Boil half-a-pound of logwood in three pints of water till it is of a very dark red ; add half an ounce of salt of tartar. Stain the work with the liquor while boiling hot, giving three coats ; then with a graining brush form streaks with black stain. Let the work dry, and varnish.
- Brush over with the logwood decoction used for the black, three or four times. Put half a pound of iron filings or turning chips into two quarts of vinegar ; then with a graining brush, apply the iron filings solution in the form required, and wax or varnish.
- The grainer’s brush may be made by taking an old stub varnish brush and cutting out the bristles at intervals of an eighth of an inch, in the shape of a comb.
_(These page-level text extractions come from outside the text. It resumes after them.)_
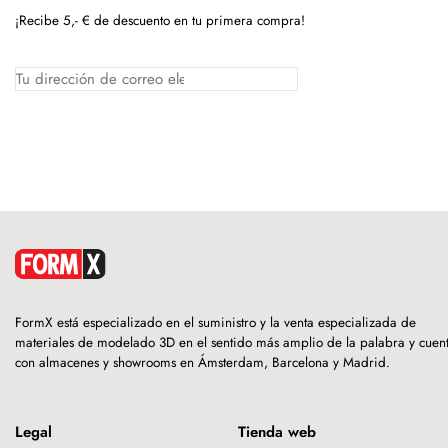
¡Recibe 5,- € de descuento en tu primera compra!
FormX está especializado en el suministro y la venta especializada de
materiales de modelado 3D en el sentido más amplio de la palabra y cuen
con almacenes y showrooms en Ámsterdam, Barcelona y Madrid.
Legal
Tienda web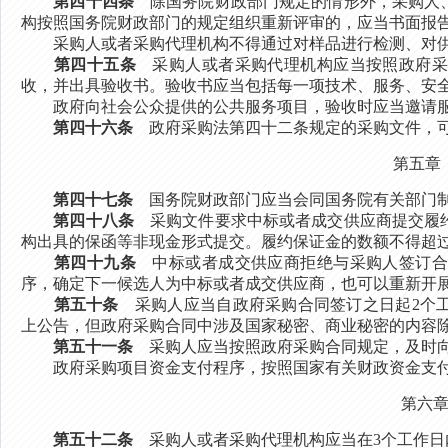
第四十四条
除国务院财政部门规定的情形外，采购人、
构按照国务院财政部门的规定组织重新评审的，应当书面报
采购人或者采购代理机构不得通过对样品进行检测、对供
第四十五条
采购人或者采购代理机构应当按照政府采
收，并出具验收书。验收书应当包括每一项技术、服务、安
政府向社会公众提供的公共服务项目，验收时应当邀请服
第四十六条
政府采购法第四十二条规定的采购文件，可
第五章
第四十七条
国务院财政部门应当会同国务院有关部门制
第四十八条
采购文件要求中标或者成交供应商提交履约
构出具的保函等非现金形式提交。履约保证金的数额不得超过
第四十九条
中标或者成交供应商拒绝与采购人签订合
序，确定下一候选人为中标或者成交供应商，也可以重新开
第五十条
采购人应当自政府采购合同签订之日起2个工
上公告，但政府采购合同中涉及国家秘密、商业秘密的内容
第五十一条
采购人应当按照政府采购合同规定，及时向
政府采购项目资金支付程序，按照国家有关财政资金支付
第六
第五十二条
采购人或者采购代理机构应当在3个工作日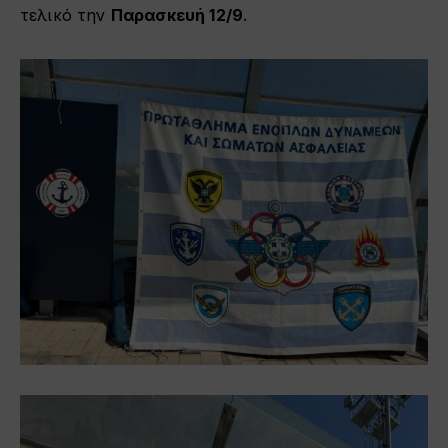
τελικό την
Παρασκευή 12/9
.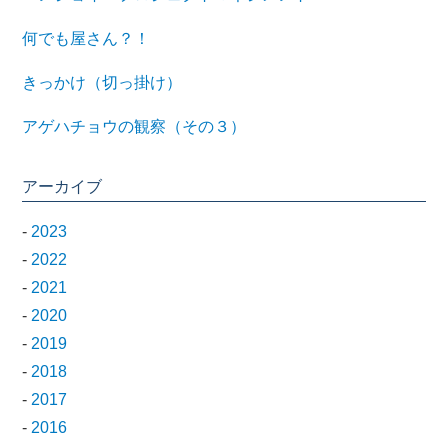
何でも屋さん？！
きっかけ（切っ掛け）
アゲハチョウの観察（その３）
アーカイブ
-
2023
-
2022
-
2021
-
2020
-
2019
-
2018
-
2017
-
2016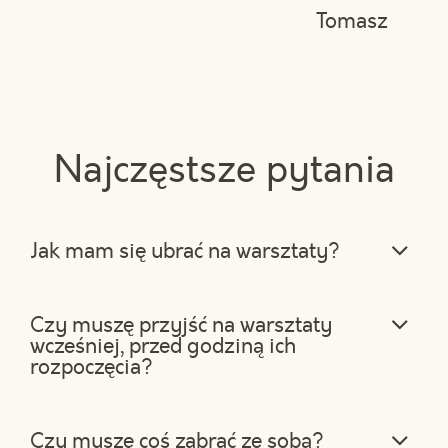
Tomasz
Najczęstsze pytania
Jak mam się ubrać na warsztaty?
W miarę możliwości ubierz się
wygodnie, a przede wszystkim włóż
Czy muszę przyjść na warsztaty
wygodne buty, dzięki czemu nie zmęczy
wcześniej, przed godziną ich
Cię tak bardzo długie stanie przy wyspie
rozpoczęcia?
do gotowania. Gotowanie to
przyjemność, ale też dużo fizycznej
Nie musisz pojawiać się dużo wcześniej.
pracy :) Na czas warsztatów dostaniesz
Kilka minut przed warsztatami w
Czy muszę coś zabrać ze sobą?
- Used cold. Alcohol, one gallon; cam-wood, two ounces ; let them stand in a warm place twenty-four hours ; then add extract of logwood, three ounces ; aquafortis, one ounce; and when it is dissolved it is ready for use. It makes a very bright ground, like the most beautiful rose-wood. One, two or more coats, as you desire, over the whole surface.
- Use dark stain for waves. Varnish or wax.
- YELLOW STAIN
Brush over with the tincture of turmeric. No. 2.—Warm the work and brush over with weak aquafortis ; then hold to the fire. Varnish or oil, as usual.
- CHERRY STAIN
Soft water, one quart ; anotta, two ounces ; boil in a glazed pipkin until the anotta is dissolved ; add to this a piece of potash half the size of a walnut, letting it remain on the fire from a half to three-fourths of an hour.